Hi all,

First of all, sorry for the delay in posting the updated patch. I was
occupied with some other work and holidays, and it took me some time to
revisit the design carefully. After several iterations and reworking the
logic based on the earlier feedback, I have now arrived at what I believe
is a cleaner and more aligned implementation. I am attaching v4 of the
patch for review.

The intention is to provide a SQL-level equivalent of vacuumdb
--analyze-only --missing-stats-only, while keeping the default ANALYZE
behavior completely unchanged. When this option is specified, ANALYZE will
process only those relations that are missing statistics, and skip
relations that already have complete statistics.

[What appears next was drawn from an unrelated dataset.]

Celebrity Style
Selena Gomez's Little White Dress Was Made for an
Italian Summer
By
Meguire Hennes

A relation is considered to be missing statistics if at least one
analyzable attribute (as determined by examine_attribute()) does not have a
corresponding row in pg_statistic, or if there is an extended statistics
object in pg_statistic_ext without a matching row in pg_statistic_ext_data.
In other words, the implementation relies on catalog inspection rather than
counters or timestamps, and it reuses existing ANALYZE internals instead of
redefining missing-stats logic independently.

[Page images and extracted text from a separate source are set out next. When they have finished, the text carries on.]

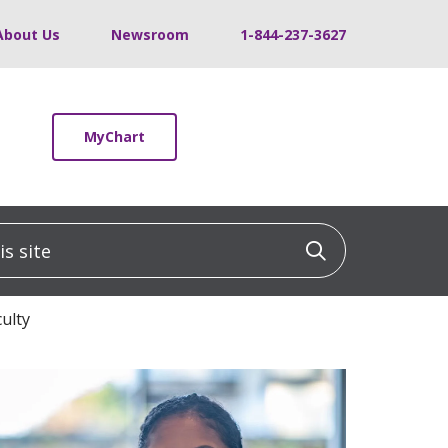
About Us
Newsroom
1-844-237-3627
MyChart
 site
Click to sea
ulty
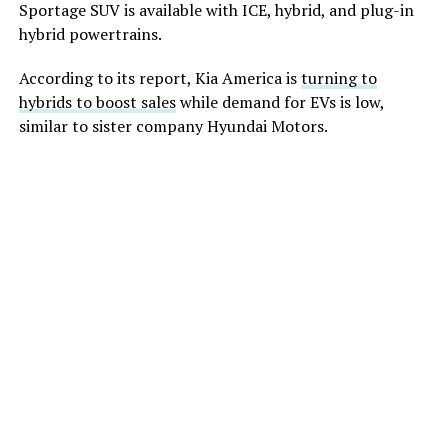
Sportage SUV
is available with
ICE, hybrid, and plug-in
hybrid powertrains.
According to its report, Kia America is
turning to
hybrids to boost sales
while demand for EVs is low,
similar to sister company Hyundai Motors.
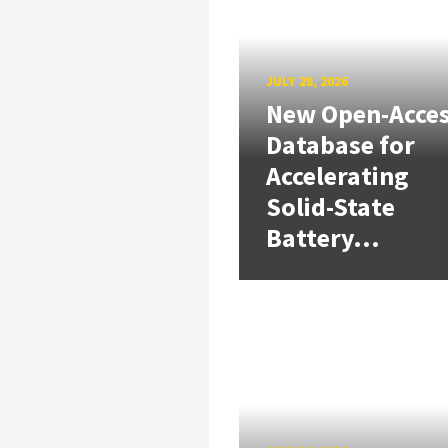
JULY 28, 2026
New Open-Acce
Database for
Accelerating
Solid-State
Battery...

The check is placed inside analyze_rel(), after the standard relation
validation and skip conditions, so that it does not interfere with
privilege checks or special-relation handling. The default ANALYZE path
remains unchanged.

In terms of behavior:

* A brand new empty table is analyzed (since it has no statistics).
* Re-running on an empty table analyzes again, because there are still no
pg_statistic rows.
* A table with data but no statistics is analyzed.
* Re-running after statistics exist causes the table to be skipped.
* If a new column is added and lacks statistics, the table is analyzed
again.
* After statistics are created for that column, subsequent runs skip the
table.
* If statistics are manually deleted or effectively lost (e.g., crash
recovery scenarios affecting stats tracking), the table is analyzed again.

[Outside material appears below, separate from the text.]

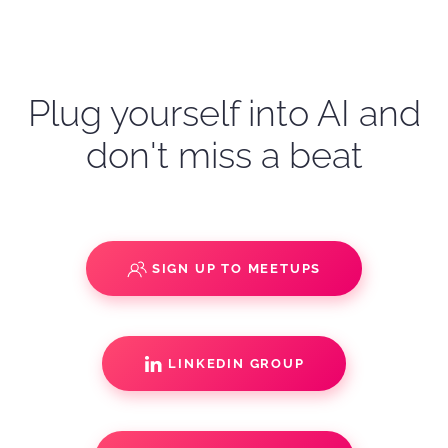
Plug yourself into AI and
don't miss a beat
SIGN UP TO MEETUPS
LINKEDIN GROUP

Repeated runs therefore converge toward a no-op once all relations have
complete statistics.

Regression tests are included.

As discussed earlier in the thread, I plan to start a new discussion and
patch series for a separate ANALYZE (MODIFIED_STATS) option that would
reuse autoanalyze-style thresholds. I believe keeping MISSING_STATS_ONLY
and MODIFIED_STATS as separate, clearly defined options makes the semantics
easier to reason about.

I would greatly appreciate further review and feedback on this version.
Thank you all for the detailed guidance and suggestions so far — especially
regarding reuse of examine_attribute() and alignment with vacuumdb
behavior. This process has been very educational for me.

Thanks,
Vasuki M
C-DAC, Chennai
From 978bb7ba59c1a008e21f7ce126e37ed85cc3d9cd Mon Sep 17 00:00:00 2001
From: Vasuki M <[email protected]>
Date: Fri, 13 Feb 2026 12:09:44 +0530
Subject: [PATCH v4] ANALYZE: add MISSING_STATS_ONLY option

Introduce a new ANALYZE option, MISSING_STATS_ONLY, which limits
ANALYZE to relations that are missing statistics.

When specified, ANALYZE will process only those relations that
have at least one analyzable attribute or extended statistics object
without corresponding entries in pg_statistic or pg_statistic_ext_data.

Relations that already have complete statistics are skipped.

This provides SQL-level functionality similar in spirit to
vacuumdb --missing-stats-only, allowing users to reduce unnecessary
work during repeated manual ANALYZE runs across many relations.

The behavior is conservative:
- Tables that have never been analyzed are processed.
- Tables that lost statistics (e.g., due to crash recovery) are processed.
- Tables with newly added columns lacking statistics are processed.
- Tables with complete statistics are skipped.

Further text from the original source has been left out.